▶ [TASK TO COMPLETE]: A faithful copy of the listing below is needed, with its pictures left out.

▶ [DATASET RECORDS]:
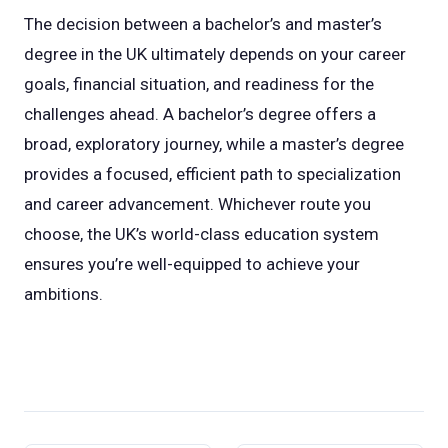
The decision between a bachelor’s and master’s
degree in the UK ultimately depends on your career
goals, financial situation, and readiness for the
challenges ahead. A bachelor’s degree offers a
broad, exploratory journey, while a master’s degree
provides a focused, efficient path to specialization
and career advancement. Whichever route you
choose, the UK’s world-class education system
ensures you’re well-equipped to achieve your
ambitions.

▶ [RESPONSE AREA]:
The decision between a bachelor’s and master’s
degree in the UK ultimately depends on your career
goals, financial situation, and readiness for the
challenges ahead. A bachelor’s degree offers a
broad, exploratory journey, while a master’s degree
provides a focused, efficient path to specialization
and career advancement. Whichever route you
choose, the UK’s world-class education system
ensures you’re well-equipped to achieve your
ambitions.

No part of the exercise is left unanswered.